Network. We’ll you’ve seen/heard/read me on topics like 10Gbps, RDMA/SMB Direct, (Dynamic VMQ) but today we’ll look at virtual RSS. In Windows Server 2008 R2 VMQ helped us beyond the scalability issues of a single core on the host having to handle all interrupts for the traffic going the virtual machines. In Windows 2012 that got optimized with Dynamic VMQ. For workloads that need the absolute best performance & lowest latency we got SR-IOV support. That works fine but it has some potentially important draw backs on bot the manageability (NIC teaming needs to be done inside the guest) & security front (it bypasses the virtual switch, so no ACLs or NVGRE).

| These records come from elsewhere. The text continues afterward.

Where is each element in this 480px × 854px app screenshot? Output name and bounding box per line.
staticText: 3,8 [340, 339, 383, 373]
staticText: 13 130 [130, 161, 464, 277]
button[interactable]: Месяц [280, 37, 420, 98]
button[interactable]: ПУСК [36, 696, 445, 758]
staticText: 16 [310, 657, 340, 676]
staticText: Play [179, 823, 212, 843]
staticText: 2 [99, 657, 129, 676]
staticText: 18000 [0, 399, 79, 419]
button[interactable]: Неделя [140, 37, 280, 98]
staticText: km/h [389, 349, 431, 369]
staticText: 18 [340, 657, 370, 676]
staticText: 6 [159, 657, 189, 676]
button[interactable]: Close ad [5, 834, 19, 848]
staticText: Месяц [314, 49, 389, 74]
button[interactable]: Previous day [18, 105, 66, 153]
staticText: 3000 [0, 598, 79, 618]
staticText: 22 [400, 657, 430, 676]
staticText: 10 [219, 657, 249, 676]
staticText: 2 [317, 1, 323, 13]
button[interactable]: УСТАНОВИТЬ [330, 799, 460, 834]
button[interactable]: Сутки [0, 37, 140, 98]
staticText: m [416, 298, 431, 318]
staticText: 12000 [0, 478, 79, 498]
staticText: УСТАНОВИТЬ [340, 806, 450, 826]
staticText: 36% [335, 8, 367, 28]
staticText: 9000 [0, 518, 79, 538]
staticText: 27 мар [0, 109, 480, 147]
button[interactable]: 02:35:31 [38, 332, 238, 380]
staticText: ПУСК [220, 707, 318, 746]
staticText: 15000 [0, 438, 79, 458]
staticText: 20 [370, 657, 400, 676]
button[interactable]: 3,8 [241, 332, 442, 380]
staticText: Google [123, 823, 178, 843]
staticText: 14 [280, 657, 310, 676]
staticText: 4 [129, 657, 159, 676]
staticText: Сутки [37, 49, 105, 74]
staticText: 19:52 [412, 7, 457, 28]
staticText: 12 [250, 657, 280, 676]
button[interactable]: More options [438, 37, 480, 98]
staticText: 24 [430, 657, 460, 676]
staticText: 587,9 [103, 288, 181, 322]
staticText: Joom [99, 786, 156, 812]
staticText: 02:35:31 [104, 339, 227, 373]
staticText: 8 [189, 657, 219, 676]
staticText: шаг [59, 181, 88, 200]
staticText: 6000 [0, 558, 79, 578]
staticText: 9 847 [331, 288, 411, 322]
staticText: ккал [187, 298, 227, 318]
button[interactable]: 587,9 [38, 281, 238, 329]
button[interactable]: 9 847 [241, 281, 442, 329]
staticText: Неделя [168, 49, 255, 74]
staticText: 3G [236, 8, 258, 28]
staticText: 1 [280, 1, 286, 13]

Today with Windows 2012 R2 we have a new optimization for network traffic in a virtual environment. It’s “Virtual RSS” or vRSS. I tell you it’s sweet and you’d do well to investigate this and enable it in your environment especially if, like we, you move lots of data around & virtualization is default. We don’t do physical unless for very strict reasons, i.e. it cannot be virtualized. Otherwise … no excuses, the economics and benefits are just to good not to do so. It’s not as supper low latency as SR-IOV but depending on your needs you might never notice and … it plays nicely with all other network features in Hyper-V.
Show me vRSS already!
Inside the guest we see vRSS in action as multiple cores are put in to action to handle the interrupts of incoming traffic. This takes away the single vCPU bottle neck.
And the result is a sweet 17.2Gbps from VM1 to VM2. For the sharp eyed ones amongst you, they are on the same host so yes in this case we get top bandwidth as the traffic doesn’t have to go across the wire over the 2*10Gbps NIC team but stays within the same host or better, vSwitch.

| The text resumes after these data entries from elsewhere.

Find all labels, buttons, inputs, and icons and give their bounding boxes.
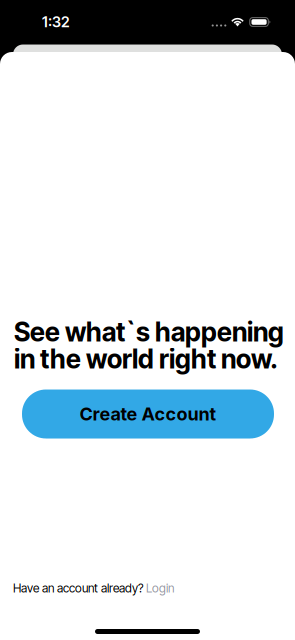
staticText: See what`s happening: [14, 316, 284, 348]
staticText: Have an account already?: [13, 581, 144, 596]
staticText: Create Account: [80, 403, 216, 425]
staticText: 1:32: [42, 13, 70, 31]
staticText: Login: [146, 581, 174, 596]
button[interactable]: Login: [144, 581, 174, 596]
staticText: in the world right now.: [14, 343, 278, 375]
button[interactable]: Create Account: [22, 390, 274, 438]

The GUI is very friendly and suggest I can go to 100Gbps networking hardware Well, not yet I’m afraid, but I’ve taken note .
Here’s what it looks like when the sending and receiving VM are on different hosts and the vSwitch is connected to a 2*10Gbps team, switch independent, dynamic mode. You “only” get 10Gbps as the team can send on all members but receive on only one. But that’s still fine.
So how this look like on the host?
Here you see Dynamic VMQ in action. To prevent one core of becoming overloaded the host puts more of them into service. This depends on the load and it’s dynamic. Hence Dynamic VMQ. Where VMQ was great it still a limiting factor as you used to be tied to one core / VM.
This means that our network traffic processing is no longer limited by the OS or better the use of a single core, both inside the VM and on the host. Our bottleneck now is the maximum throughput the NICs can deliver. In our 2 member NIC team that’s 20Gbps max under the right circumstances. Yup. Line speed. Need more? Throw 40Gbps NICs at the problem or even 100Gbps pretty soon. Windows Server 2012 R2 is ready for this.
Sharing the wealth
Now to make sure a bunch of these VMs on your cluster don’t starve the rest of the VM population with their greed for and lust after bandwidth you have the option of using Bandwidth management on the VM NIC.
This is one of the cases where this option can be very useful.
VM mobility without boundaries
Also consider this capability and this type of high workloads combined while leveraging SMB Direct. This offloads the processing of CSV traffic, Live Migration, Shared Nothing Live Migration and under certain conditions Storage Live Migration to the NIC by leveraging RDMA. In other words it doesn’t tax your host CPUs. This means you can have these kinds of network traffic loads going on and still live migrate at will. Scalable VM mobility anyone? You’ll understand what tremendous network loads the combination Windows Server 2012 R2 Hyper-V host & guests can handle.
It’s virtualization, not magic
OK, time for a little reality check, just in case it’s needed. Virtualization is technology, not magic. For all of you “thinking” they can push 20GBps into 20 VMs simultaneously on single host over just a single Team of 2 *10Gbps … ah well, get real OK?
I can talk about the benefits of vRSS all day and show you some more screenshots but I’m working on “vRSS, The Movie’”. Perhaps even a sequel already.